A diff is a description of the changes between two versions of a file. When you run git diff or look at a pull request, you see added lines in green (prefixed with +) and removed lines in red (prefixed with -). This output is human-readable, but it is generated by an algorithm that solves a non-trivial problem: given two sequences of lines, find the smallest set of changes that transforms one into the other.
The Longest Common Subsequence Problem
At the core of most diff algorithms is the Longest Common Subsequence (LCS) problem. Given two sequences, find the longest subsequence of elements that appears in both in the same order (but not necessarily consecutively). The elements that appear in both sequences are the lines that did not change. The elements that appear only in the first sequence are deletions; elements only in the second are additions.
For files with thousands of lines, computing the exact LCS is expensive — the naive algorithm is O(n*m) in time and space. Practical diff tools use optimized algorithms. The Myers diff algorithm, used by git, runs in O(n+d) time where d is the number of differences, making it fast when files are similar (small d) even if they are long.
The Unified Diff Format
The output format you see from git diff is called unified diff format. It starts with --- (old file) and +++ (new file) headers. Then it shows one or more hunks — sections of the file where changes occur. Each hunk starts with a @@ line that shows the line number ranges in the old and new file, followed by context lines (no prefix), deleted lines (-), and added lines (+). By default, three lines of context are shown around each change.
Conflict Markers
When git cannot automatically merge two branches because both modify the same region of a file, it inserts conflict markers. <<<<<<< HEAD shows the start of your changes, ======= separates them from the incoming changes, and >>>>>>> branch-name marks the end. Everything between the markers is the content of both versions, and you must edit the file to resolve the conflict by keeping the correct content and removing the markers.

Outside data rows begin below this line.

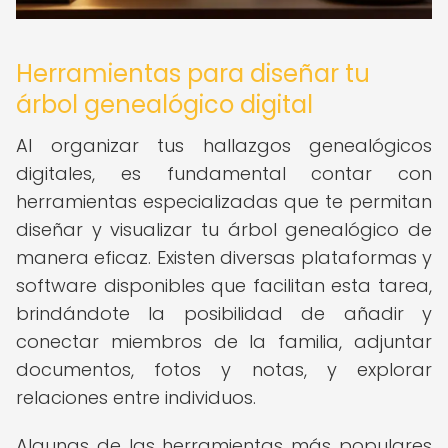
Herramientas para diseñar tu
árbol genealógico digital
Al organizar tus hallazgos genealógicos
digitales, es fundamental contar con
herramientas especializadas que te permitan
diseñar y visualizar tu árbol genealógico de
manera eficaz. Existen diversas plataformas y
software disponibles que facilitan esta tarea,
brindándote la posibilidad de añadir y
conectar miembros de la familia, adjuntar
documentos, fotos y notas, y explorar
relaciones entre individuos.
Algunas de las herramientas más populares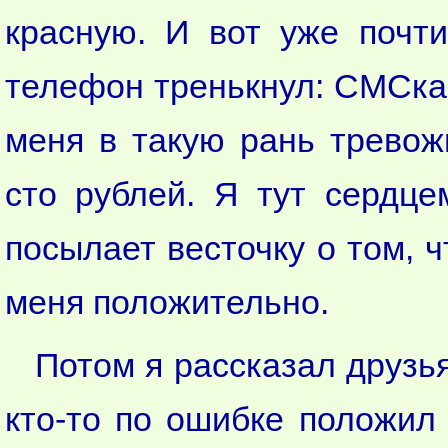
красную. И вот уже почт
телефон тренькнул: СМСка 
меня в такую рань тревож
сто рублей. Я тут сердце
посылает весточку о том, ч
меня положительно.
Потом я рассказал друзья
кто-то по ошибке положил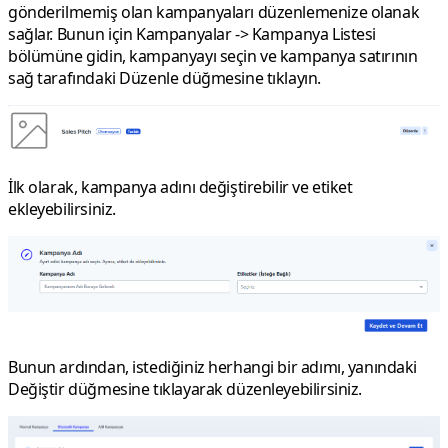
gönderilmemiş olan kampanyaları düzenlemenize olanak
sağlar. Bunun için
Kampanyalar
->
Kampanya Listesi
bölümüne gidin, kampanyayı seçin ve kampanya satırının
sağ tarafındaki
Düzenle
düğmesine tıklayın.
İlk olarak, kampanya adını değiştirebilir ve etiket
ekleyebilirsiniz.
Bunun ardından, istediğiniz herhangi bir adımı, yanındaki
Değiştir
düğmesine tıklayarak düzenleyebilirsiniz.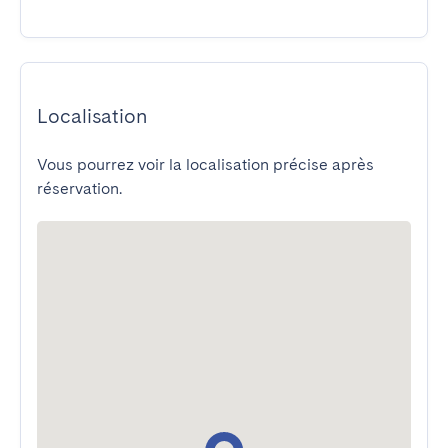
Localisation
Vous pourrez voir la localisation précise après
réservation.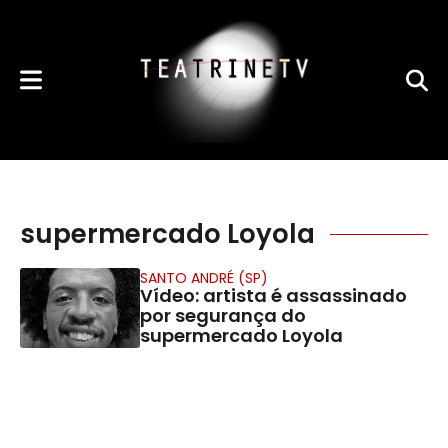
supermercado Loyola
SANTO ANDRÉ (SP)
Vídeo: artista é assassinado
por segurança do
supermercado Loyola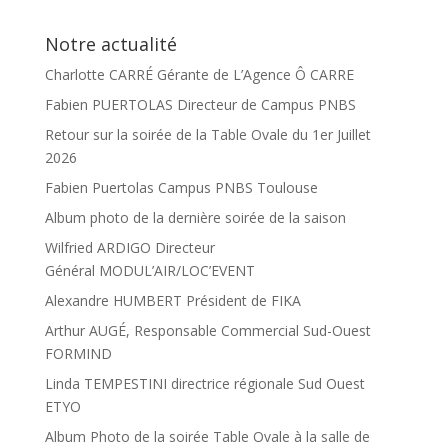
Notre actualité
Charlotte CARRÉ Gérante de L’Agence Ô CARRE
Fabien PUERTOLAS Directeur de Campus PNBS
Retour sur la soirée de la Table Ovale du 1er Juillet
2026
Fabien Puertolas Campus PNBS Toulouse
Album photo de la dernière soirée de la saison
Wilfried ARDIGO Directeur
Général MODUL’AIR/LOC’EVENT
Alexandre HUMBERT Président de FIKA
Arthur AUGÉ, Responsable Commercial Sud-Ouest
FORMIND
Linda TEMPESTINI directrice régionale Sud Ouest
ETYO
Album Photo de la soirée Table Ovale à la salle de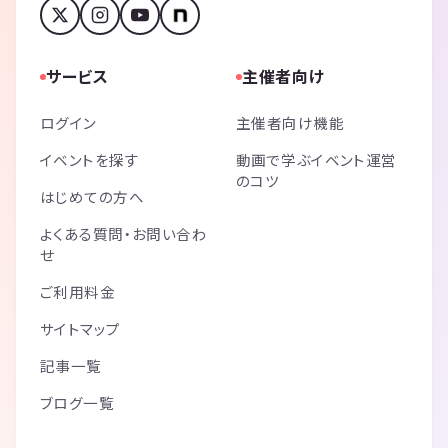
サービス
主催者向け
ログイン
主催者向け機能
イベントを探す
動画で学ぶイベント運営
のコツ
はじめての方へ
よくある質問・お問い合わ
せ
ご利用料金
サイトマップ
記事一覧
ブログ一覧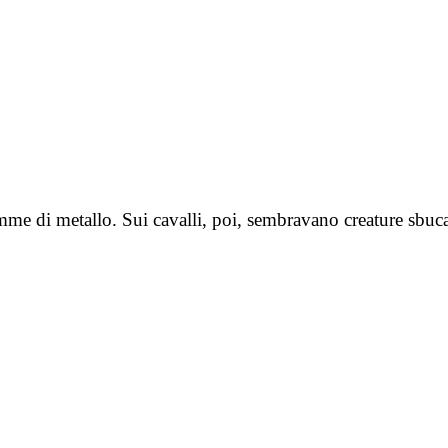
 di metallo. Sui cavalli, poi, sembravano creature sbucate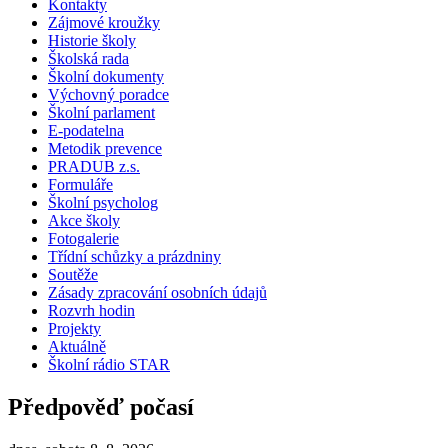
Kontakty
Zájmové kroužky
Historie školy
Školská rada
Školní dokumenty
Výchovný poradce
Školní parlament
E-podatelna
Metodik prevence
PRADUB z.s.
Formuláře
Školní psycholog
Akce školy
Fotogalerie
Třídní schůzky a prázdniny
Soutěže
Zásady zpracování osobních údajů
Rozvrh hodin
Projekty
Aktuálně
Školní rádio STAR
Předpověď počasí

Word-Level and Character-Level Diffs
Standard git diffs operate at the line level — an entire line is marked as changed even if only one word within it was modified. For prose documents or long lines, this can make changes hard to read. git diff --word-diff computes the diff at the word level, highlighting which words changed within a line. Many code review tools go further and highlight the specific characters that changed within a modified line, which is the most precise way to review small edits.